◆ **DATA UNDER STUDY**
Segment Open

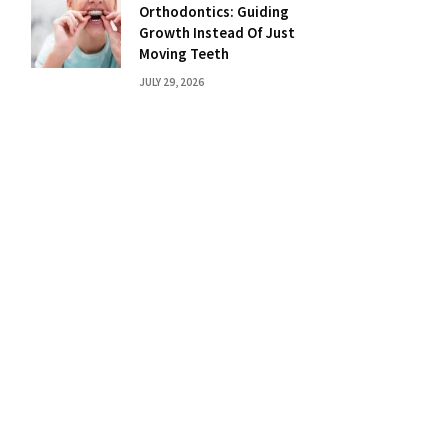
Orthodontics: Guiding
Growth Instead Of Just
Moving Teeth
JULY 29, 2026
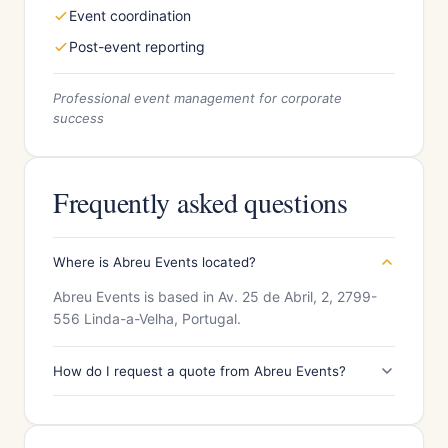
Event coordination
Post-event reporting
Professional event management for corporate
success
Frequently asked questions
Where is Abreu Events located?
Abreu Events is based in Av. 25 de Abril, 2, 2799-
556 Linda-a-Velha, Portugal.
How do I request a quote from Abreu Events?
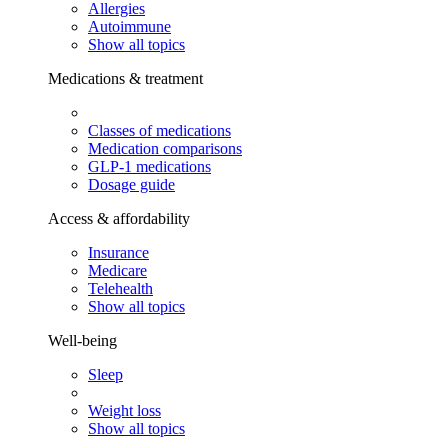
Allergies
Autoimmune
Show all topics
Medications & treatment
Classes of medications
Medication comparisons
GLP-1 medications
Dosage guide
Access & affordability
Insurance
Medicare
Telehealth
Show all topics
Well-being
Sleep
Weight loss
Show all topics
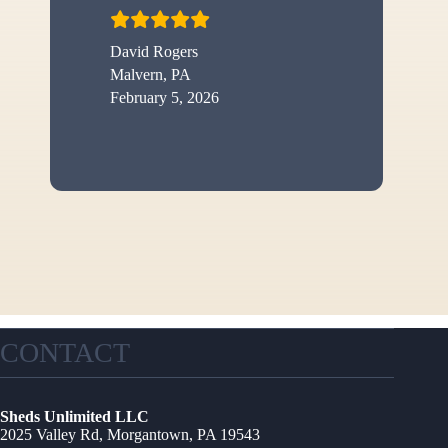
David Rogers
Malvern, PA
February 5, 2026
CONTACT
Sheds Unlimited LLC
2025 Valley Rd, Morgantown, PA 19543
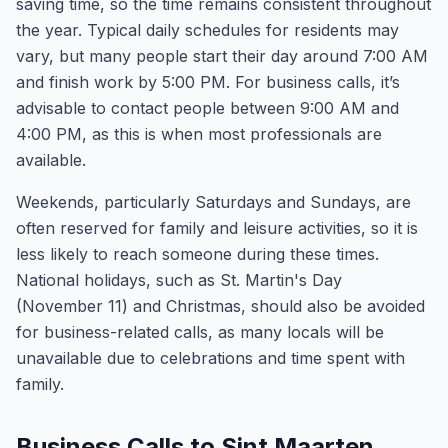
saving time, so the time remains consistent throughout
the year. Typical daily schedules for residents may
vary, but many people start their day around 7:00 AM
and finish work by 5:00 PM. For business calls, it’s
advisable to contact people between 9:00 AM and
4:00 PM, as this is when most professionals are
available.
Weekends, particularly Saturdays and Sundays, are
often reserved for family and leisure activities, so it is
less likely to reach someone during these times.
National holidays, such as St. Martin's Day
(November 11) and Christmas, should also be avoided
for business-related calls, as many locals will be
unavailable due to celebrations and time spent with
family.
Business Calls to Sint Maarten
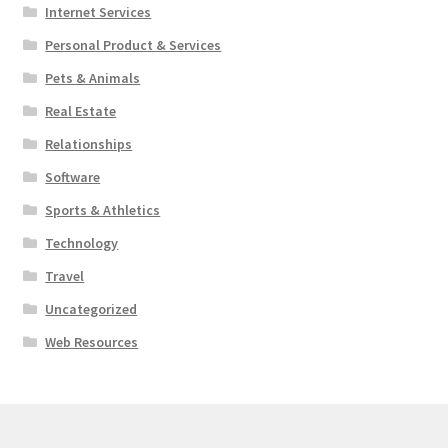
Internet Services
Personal Product & Services
Pets & Animals
Real Estate
Relationships
Software
Sports & Athletics
Technology
Travel
Uncategorized
Web Resources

Segment Closed

◆ **WORK ITEM**
Only the text of the listing above should be copied, exactly and with pictures left out.

◆ **ANSWER SECTION**
Orthodontics: Guiding
Growth Instead Of Just
Moving Teeth
JULY 29, 2026
Event coordination
Post-event reporting
Professional event management for corporate
success
Frequently asked questions
Where is Abreu Events located?
Abreu Events is based in Av. 25 de Abril, 2, 2799-
556 Linda-a-Velha, Portugal.
How do I request a quote from Abreu Events?
Allergies
Autoimmune
Show all topics
Medications & treatment
Classes of medications
Medication comparisons
GLP-1 medications
Dosage guide
Access & affordability
Insurance
Medicare
Telehealth
Show all topics
Well-being
Sleep
Weight loss
Show all topics
David Rogers
Malvern, PA
February 5, 2026
CONTACT
Sheds Unlimited LLC
2025 Valley Rd, Morgantown, PA 19543
saving time, so the time remains consistent throughout
the year. Typical daily schedules for residents may
vary, but many people start their day around 7:00 AM
and finish work by 5:00 PM. For business calls, it’s
advisable to contact people between 9:00 AM and
4:00 PM, as this is when most professionals are
available.
Weekends, particularly Saturdays and Sundays, are
often reserved for family and leisure activities, so it is
less likely to reach someone during these times.
National holidays, such as St. Martin's Day
(November 11) and Christmas, should also be avoided
for business-related calls, as many locals will be
unavailable due to celebrations and time spent with
family.
Business Calls to Sint Maarten
Internet Services
Personal Product & Services
Pets & Animals
Real Estate
Relationships
Software
Sports & Athletics
Technology
Travel
Uncategorized
Web Resources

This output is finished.